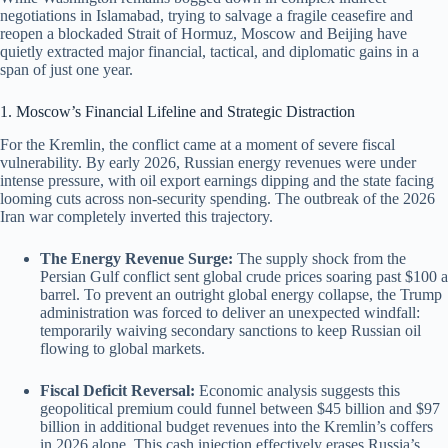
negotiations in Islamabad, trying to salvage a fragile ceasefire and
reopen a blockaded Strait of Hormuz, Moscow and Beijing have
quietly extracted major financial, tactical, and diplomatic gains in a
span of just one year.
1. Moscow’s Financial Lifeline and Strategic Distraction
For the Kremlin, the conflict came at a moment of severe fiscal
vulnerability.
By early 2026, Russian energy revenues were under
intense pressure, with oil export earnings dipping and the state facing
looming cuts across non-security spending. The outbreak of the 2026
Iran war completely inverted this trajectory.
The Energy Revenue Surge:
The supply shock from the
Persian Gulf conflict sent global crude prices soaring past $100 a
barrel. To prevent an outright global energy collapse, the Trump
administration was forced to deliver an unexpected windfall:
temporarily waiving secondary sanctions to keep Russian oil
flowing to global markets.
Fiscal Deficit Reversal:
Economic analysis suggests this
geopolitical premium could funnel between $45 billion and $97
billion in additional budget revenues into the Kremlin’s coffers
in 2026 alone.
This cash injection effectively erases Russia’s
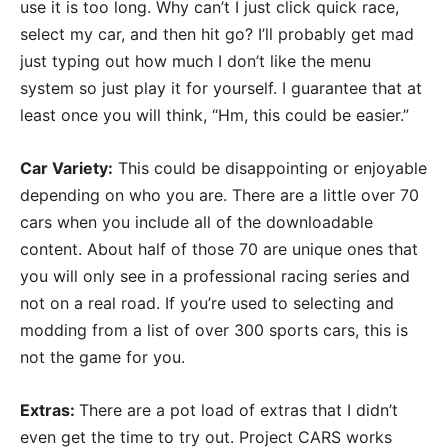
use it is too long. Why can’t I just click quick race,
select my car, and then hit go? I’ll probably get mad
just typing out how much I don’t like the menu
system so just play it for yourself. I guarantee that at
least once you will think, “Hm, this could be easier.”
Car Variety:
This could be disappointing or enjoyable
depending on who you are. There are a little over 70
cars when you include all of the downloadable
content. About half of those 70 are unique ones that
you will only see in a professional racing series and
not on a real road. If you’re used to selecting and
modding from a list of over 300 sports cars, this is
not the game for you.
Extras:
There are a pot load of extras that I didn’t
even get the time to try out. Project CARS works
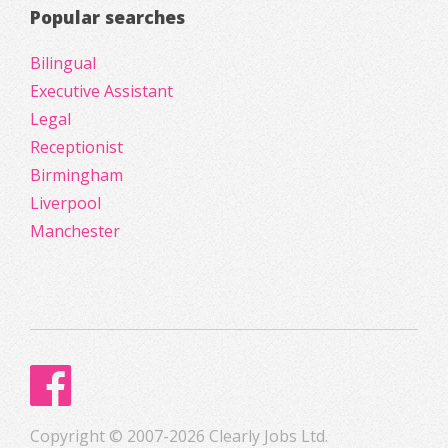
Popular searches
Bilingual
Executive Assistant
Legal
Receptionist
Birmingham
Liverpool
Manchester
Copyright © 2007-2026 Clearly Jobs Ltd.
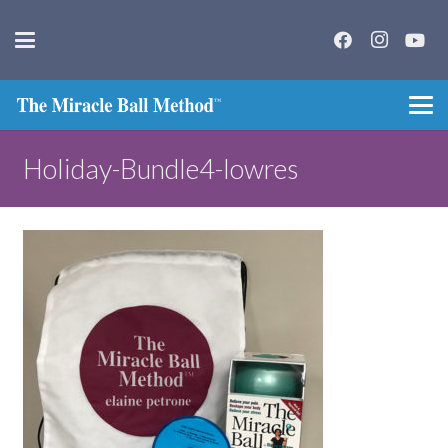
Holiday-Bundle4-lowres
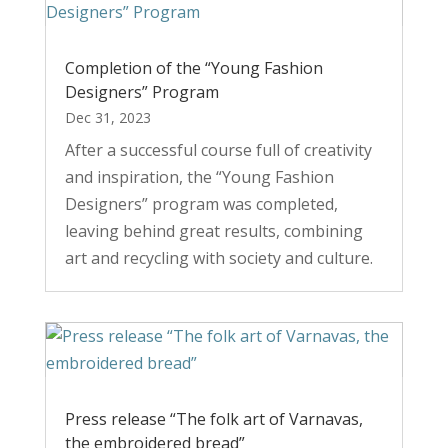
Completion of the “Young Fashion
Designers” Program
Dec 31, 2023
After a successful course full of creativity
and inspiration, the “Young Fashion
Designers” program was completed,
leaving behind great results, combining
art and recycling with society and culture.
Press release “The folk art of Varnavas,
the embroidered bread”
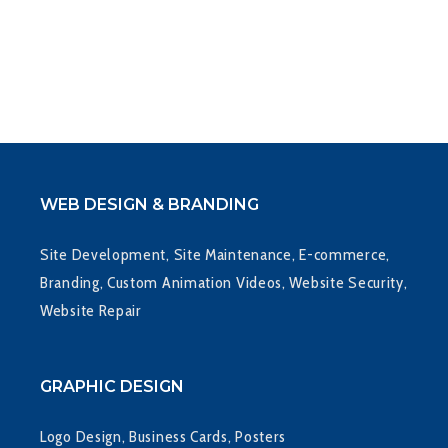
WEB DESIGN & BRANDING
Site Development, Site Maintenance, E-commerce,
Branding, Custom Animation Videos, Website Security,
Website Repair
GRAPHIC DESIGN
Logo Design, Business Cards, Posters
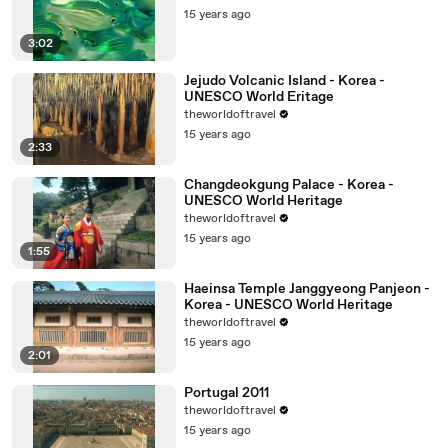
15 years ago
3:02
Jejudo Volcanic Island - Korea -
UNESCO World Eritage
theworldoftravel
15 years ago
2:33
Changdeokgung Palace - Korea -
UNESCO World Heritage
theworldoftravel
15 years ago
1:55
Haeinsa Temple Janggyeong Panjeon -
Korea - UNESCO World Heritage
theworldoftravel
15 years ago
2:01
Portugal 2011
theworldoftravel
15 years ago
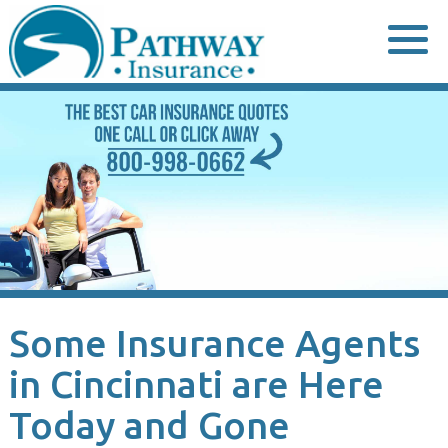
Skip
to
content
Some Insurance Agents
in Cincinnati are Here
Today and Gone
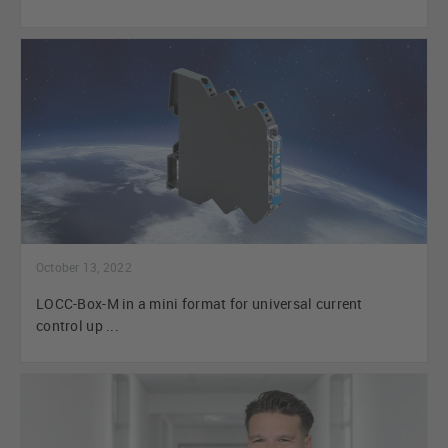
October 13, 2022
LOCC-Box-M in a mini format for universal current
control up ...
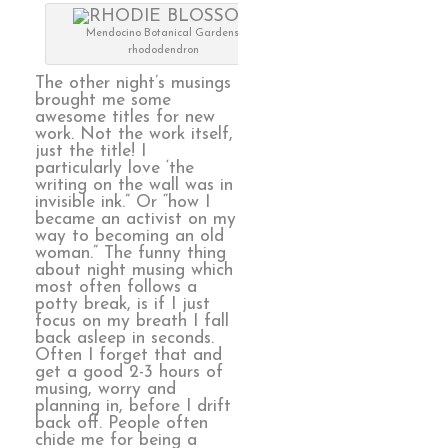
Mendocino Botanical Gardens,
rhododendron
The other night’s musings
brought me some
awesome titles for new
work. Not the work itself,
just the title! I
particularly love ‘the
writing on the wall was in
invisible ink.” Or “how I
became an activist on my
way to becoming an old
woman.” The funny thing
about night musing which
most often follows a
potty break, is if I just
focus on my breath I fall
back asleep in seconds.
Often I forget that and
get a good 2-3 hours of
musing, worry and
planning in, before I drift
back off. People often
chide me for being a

────

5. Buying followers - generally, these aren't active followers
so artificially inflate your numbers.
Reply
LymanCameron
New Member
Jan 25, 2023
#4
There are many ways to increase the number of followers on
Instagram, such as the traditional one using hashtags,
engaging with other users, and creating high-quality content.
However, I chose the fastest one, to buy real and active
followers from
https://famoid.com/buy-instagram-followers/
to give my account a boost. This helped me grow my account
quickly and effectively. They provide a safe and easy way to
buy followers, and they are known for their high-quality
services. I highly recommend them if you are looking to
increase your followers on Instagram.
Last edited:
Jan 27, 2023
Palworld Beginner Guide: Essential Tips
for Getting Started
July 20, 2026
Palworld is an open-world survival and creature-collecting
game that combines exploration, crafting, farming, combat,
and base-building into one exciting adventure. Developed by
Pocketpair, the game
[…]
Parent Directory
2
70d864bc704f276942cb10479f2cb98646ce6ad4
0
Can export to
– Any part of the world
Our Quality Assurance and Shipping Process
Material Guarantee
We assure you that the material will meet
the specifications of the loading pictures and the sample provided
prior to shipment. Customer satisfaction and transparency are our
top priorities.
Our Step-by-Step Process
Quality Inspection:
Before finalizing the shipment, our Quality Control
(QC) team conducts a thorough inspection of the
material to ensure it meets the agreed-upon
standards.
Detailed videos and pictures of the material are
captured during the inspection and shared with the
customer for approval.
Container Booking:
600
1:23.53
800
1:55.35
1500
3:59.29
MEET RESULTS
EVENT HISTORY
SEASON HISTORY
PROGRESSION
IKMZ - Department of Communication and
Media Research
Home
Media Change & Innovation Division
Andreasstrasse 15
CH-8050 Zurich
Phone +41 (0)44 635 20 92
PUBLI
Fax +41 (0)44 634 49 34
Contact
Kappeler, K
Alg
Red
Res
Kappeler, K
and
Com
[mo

────

WHAT YOU HAVE TO DO: Every line of the data that includes the word "global" should be copied.

WRITTEN REPLY:
Persian Gulf conflict sent global crude prices soaring past $100 a
barrel. To prevent an outright global energy collapse, the Trump
flowing to global markets.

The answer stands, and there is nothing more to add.